Puis vous nous reprochez toujours de ne pas chanter assez piano dans les nuances douces, de ne pas attaquer avec ensemble les forte ; vous voulez que l'on prononce les deux dans le mot angoisse et l'r dans la seconde syllabe du mot traître . Et si un malheureux illettré, un seul, égaré dans nos rangs, oublie votre observation grammaticale et s'avise de dire encore angoise ou traite, vous vous en prenez à tout le monde, vous nous accablez en masse de plaisanteries cruelles, nous appelant portiers, ouvreuses de loges, etc.!! Eh bien, nous supportons cela néanmoins, et nous vous aimons tout de même, parce que vous nous aimez, on le voit, et que vous adorez la musique, on le sent.

L'habitude française de donner la prééminence aux étrangers, lors même qu'il y a flagrante injustice à le faire, put seule vous porter à offrir vos Soirées de l'orchestre à des musiciens allemands.

C'est fait, n'en parlons plus.

Mais pourquoi n'écririez-vous pas maintenant, à notre intention, un livre du même genre, moins philosophique peut-être, plus gai, pour conjurer l'ennui qui nous ronge à l'Opéra?
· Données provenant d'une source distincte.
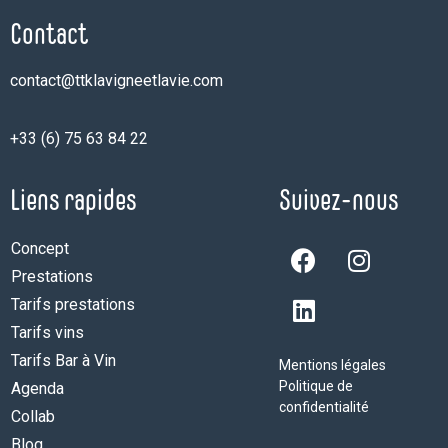
Contact
contact@ttklavigneetlavie.com
+33 (6) 75 63 84 22
Liens rapides
Suivez-nous
Concept
Prestations
Tarifs prestations
Tarifs vins
Tarifs Bar à Vin
Mentions légales
Politique de
Agenda
confidentialité
Collab
Blog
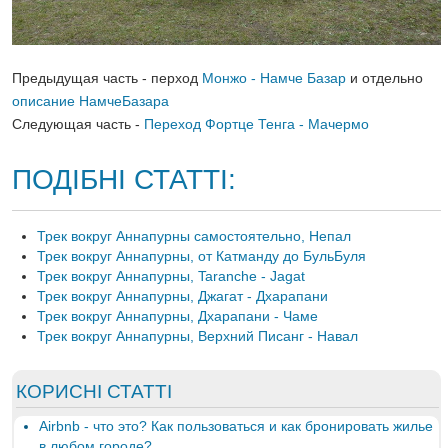
Предыдущая часть - перход
Монжо - Намче Базар
и отдельно
описание НамчеБазара
Следующая часть -
Переход Фортце Тенга - Мачермо
ПОДІБНІ СТАТТІ:
Трек вокруг Аннапурны самостоятельно, Непал
Трек вокруг Аннапурны, от Катманду до БульБуля
Трек вокруг Аннапурны, Taranche - Jagat
Трек вокруг Аннапурны, Джагат - Дхарапани
Трек вокруг Аннапурны, Дхарапани - Чаме
Трек вокруг Аннапурны, Верхний Писанг - Навал
КОРИСНІ СТАТТІ
Airbnb - что это? Как пользоваться и как бронировать жилье
в любом городе?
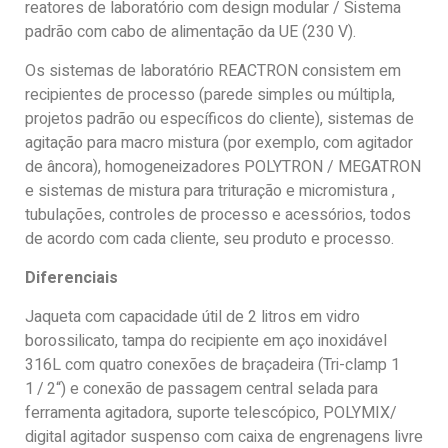
reatores de laboratório com design modular / Sistema
padrão com cabo de alimentação da UE (230 V).
Os sistemas de laboratório REACTRON consistem em
recipientes de processo (parede simples ou múltipla,
projetos padrão ou específicos do cliente), sistemas de
agitação para macro mistura (por exemplo, com agitador
de âncora), homogeneizadores POLYTRON / MEGATRON
e sistemas de mistura para trituração e micromistura ,
tubulações, controles de processo e acessórios, todos
de acordo com cada cliente, seu produto e processo.
Diferenciais
Jaqueta com capacidade útil de 2 litros em vidro
borossilicato, tampa do recipiente em aço inoxidável
316L com quatro conexões de braçadeira (Tri-clamp 1
1 / 2“) e conexão de passagem central selada para
ferramenta agitadora, suporte telescópico, POLYMIX/
digital agitador suspenso com caixa de engrenagens livre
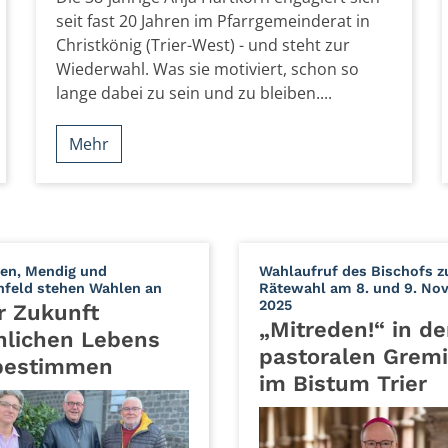
seit fast 20 Jahren im Pfarrgemeinderat in
Christkönig (Trier-West) - und steht zur
Wiederwahl. Was sie motiviert, schon so
lange dabei zu sein und zu bleiben....
Mehr
en, Mendig und
Wahlaufruf des Bischofs z
:
nfeld stehen Wahlen an
Rätewahl am 8. und 9. No
:
2025
r Zukunft
„Mitreden!“ in d
hlichen Lebens
pastoralen Grem
bestimmen
im Bistum Trier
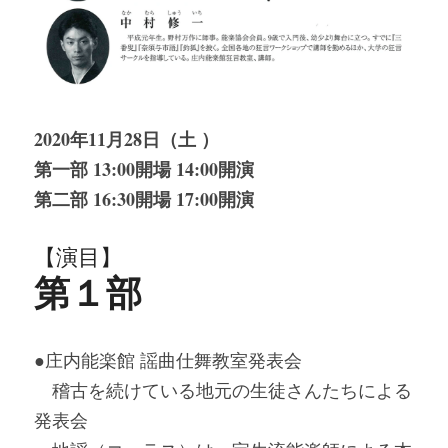
2020年11月28日（土 ）
第一部 13:00開場 14:00開演
第二部 16:30開場 17:00開演
【演目】
第１部
●庄内能楽館 謡曲仕舞教室発表会
　稽古を続けている地元の生徒さんたちによる
発表会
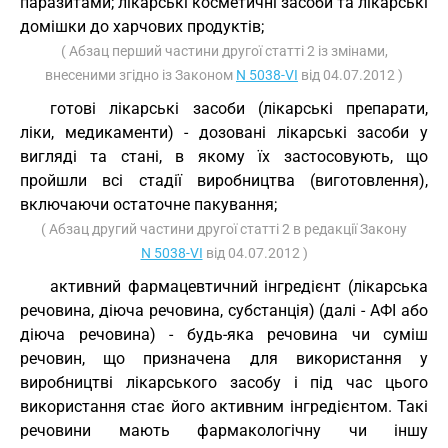
паразитами; лікарські косметичні засоби та лікарські
домішки до харчових продуктів;
( Абзац перший частини другої статті 2 із змінами,
внесеними згідно із Законом
N 5038-VI
від 04.07.2012 )
готові лікарські засоби (лікарські препарати,
ліки, медикаменти) - дозовані лікарські засоби у
вигляді та стані, в якому їх застосовують, що
пройшли всі стадії виробництва (виготовлення),
включаючи остаточне пакування;
( Абзац другий частини другої статті 2 в редакції Закону
N 5038-VI
від 04.07.2012 )
активний фармацевтичний інгредієнт (лікарська
речовина, діюча речовина, субстанція) (далі - АФІ або
діюча речовина) - будь-яка речовина чи суміш
речовин, що призначена для використання у
виробництві лікарського засобу і під час цього
використання стає його активним інгредієнтом. Такі
речовини мають фармакологічну чи іншу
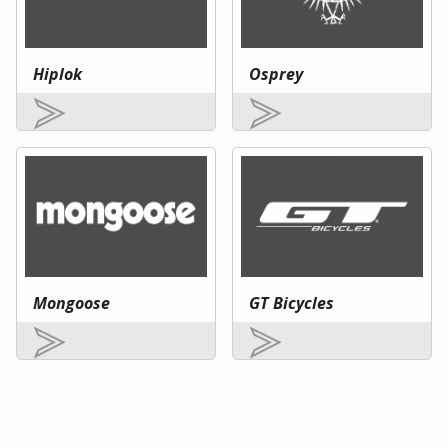
Hiplok
Osprey
Mongoose
GT Bicycles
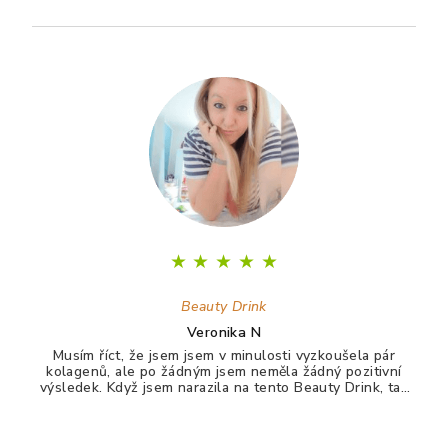
Z
á
p
a
t
í
★
★
★
★
★
Beauty Drink
Veronika N
Musím říct, že jsem jsem v minulosti vyzkoušela pár
kolagenů, ale po žádným jsem neměla žádný pozitivní
výsledek. Když jsem narazila na tento Beauty Drink, tak
jsem si říkala zkusím to naposledy a uvidím. A udělala
jsem dobře. Po tomto drinku mám lepší vlasy, pevnější
nehty a lepší pleť. Takže opravdu doporučuji :)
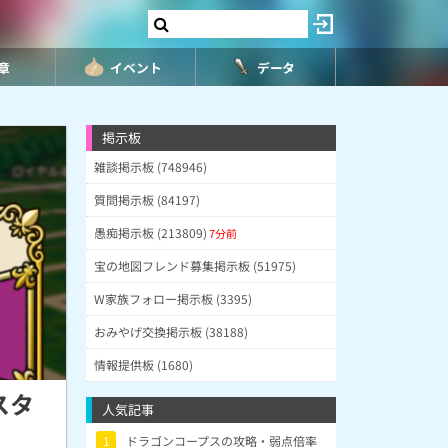
8章
イベント
データ
掲示板
雑談掲示板 (748946)
質問掲示板 (84197)
愚痴掲示板 (213809)
7分前
宝の地図フレンド募集掲示板 (51975)
W家族フォロー掲示板 (3395)
おみやげ交換掲示板 (38188)
情報提供板 (1680)
スタ
人気記事
1
ドラゴンコープスの攻略・弱点倍率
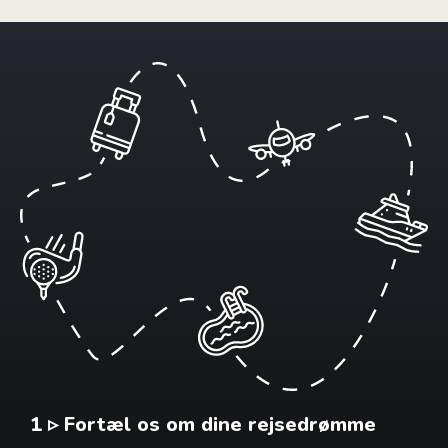
1 ▹ Fortæl os om dine rejsedrømme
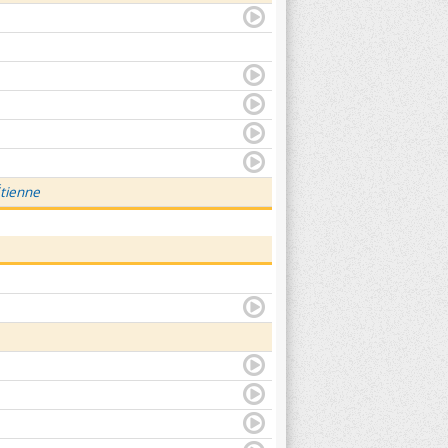
Étienne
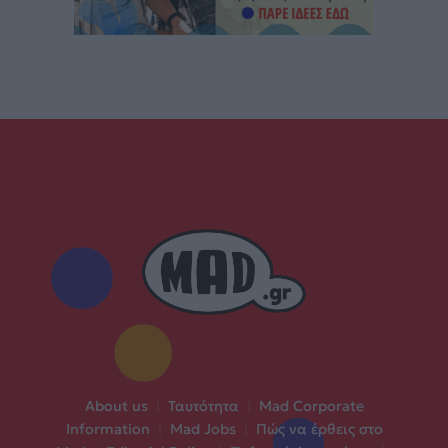
About us
|
Ταυτότητα
|
Mad Corporate
Information
|
Mad Jobs
|
Πώς να έρθεις στο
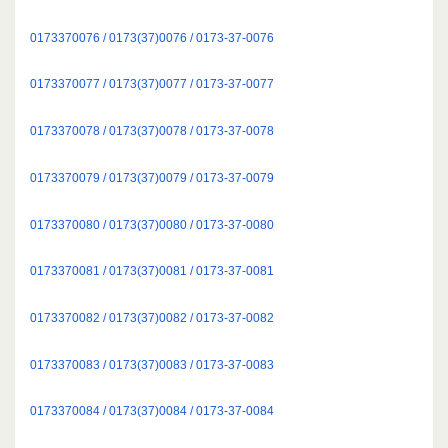
0173370076 / 0173(37)0076 / 0173-37-0076
0173370077 / 0173(37)0077 / 0173-37-0077
0173370078 / 0173(37)0078 / 0173-37-0078
0173370079 / 0173(37)0079 / 0173-37-0079
0173370080 / 0173(37)0080 / 0173-37-0080
0173370081 / 0173(37)0081 / 0173-37-0081
0173370082 / 0173(37)0082 / 0173-37-0082
0173370083 / 0173(37)0083 / 0173-37-0083
0173370084 / 0173(37)0084 / 0173-37-0084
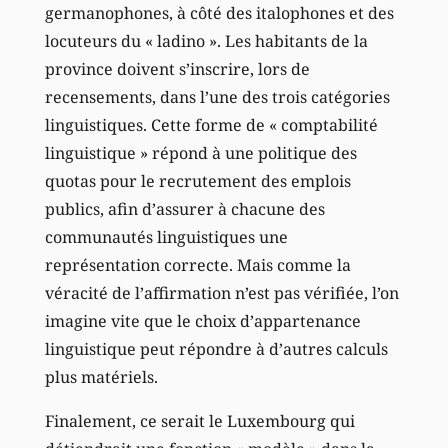
germanophones, à côté des italophones et des
locuteurs du « ladino ». Les habitants de la
province doivent s’inscrire, lors de
recensements, dans l’une des trois catégories
linguistiques. Cette forme de « comptabilité
linguistique » répond à une politique des
quotas pour le recrutement des emplois
publics, afin d’assurer à chacune des
communautés linguistiques une
représentation correcte. Mais comme la
véracité de l’affirmation n’est pas vérifiée, l’on
imagine vite que le choix d’appartenance
linguistique peut répondre à d’autres calculs
plus matériels.
Finalement, ce serait le Luxembourg qui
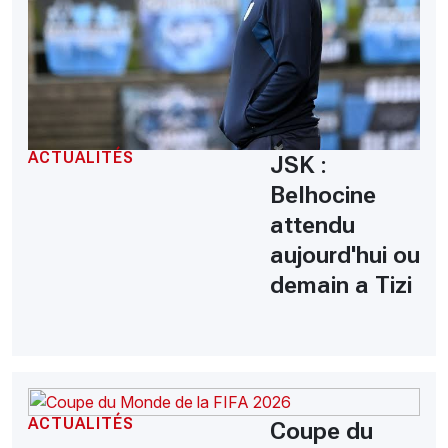
ACTUALITÉS
JSK :
Belhocine
attendu
aujourd'hui ou
demain a Tizi
ACTUALITÉS
Coupe du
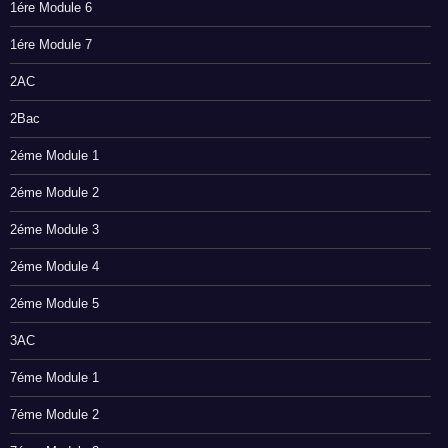
1ére Module 6
1ére Module 7
2AC
2Bac
2éme Module 1
2éme Module 2
2éme Module 3
2éme Module 4
2éme Module 5
3AC
7éme Module 1
7éme Module 2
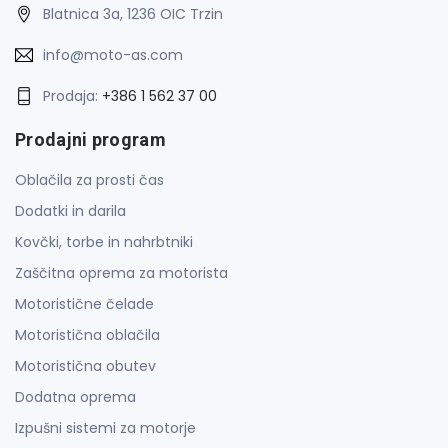
Blatnica 3a, 1236 OIC Trzin
info@moto-as.com
Prodaja:
+386 1 562 37 00
Prodajni program
Oblačila za prosti čas
Dodatki in darila
Kovčki, torbe in nahrbtniki
Zaščitna oprema za motorista
Motoristične čelade
Motoristična oblačila
Motoristična obutev
Dodatna oprema
Izpušni sistemi za motorje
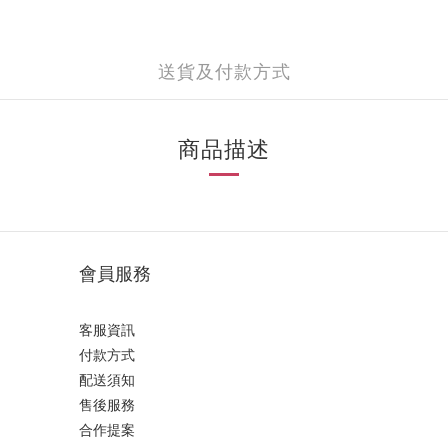
送貨及付款方式
商品描述
會員服務
客服資訊
付款方式
配送須知
售後服務
合作提案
Vous le savez, pendant les actes ou les fragments d'actes qui ne contiennent pas de chœurs, nous sommes prisonniers dans les foyers. Là il fait sombre comme dans l'entre-pont d'un vaisseau, il sent l'huile à quinquets, on est mal assis; on y entend raconter en mauvais termes de vieilles histoires moisies, répéter des mots rances; ou bien le silence et l'inaction nous écrasent à la fois, jusqu'au moment où l'avertisseur vient nous faire rentrer en scène... Ah! le métier n'est pas beau, croyez-le. Faire des cinquantaines de répétitions pour se fourrer dans la tête les parties de chant presque inchantables des compositions nouvelles! apprendre par cœur des opéras qui durent de sept heures à minuit! changer jusqu'à six fois de costume par soirée! rester parqués comme des moutons, quand il n'y a rien à chanter, et n'avoir pas, en somme, pendant ces interminables représentations, cinq minutes de bon temps!!... Car nous n'imitons pas vos artistes d'Allemagne, qui se permettent d'exécuter à demi-orchestre les ouvrages dont ils font peu de cas. Nous chantons tout dans tout. Certes, si nous prenions ainsi la liberté de donner de la voix seulement dans les partitions qui nous plaisent, les cas d'esquinancie seraient rares parmi les choristes de l'Opéra. De plus, nous chantons debout, nous sommes toujours sur nos jambes, tandis que les musiciens d'orchestre jouent assis dans leur cave à musique. C'est à devenir huître!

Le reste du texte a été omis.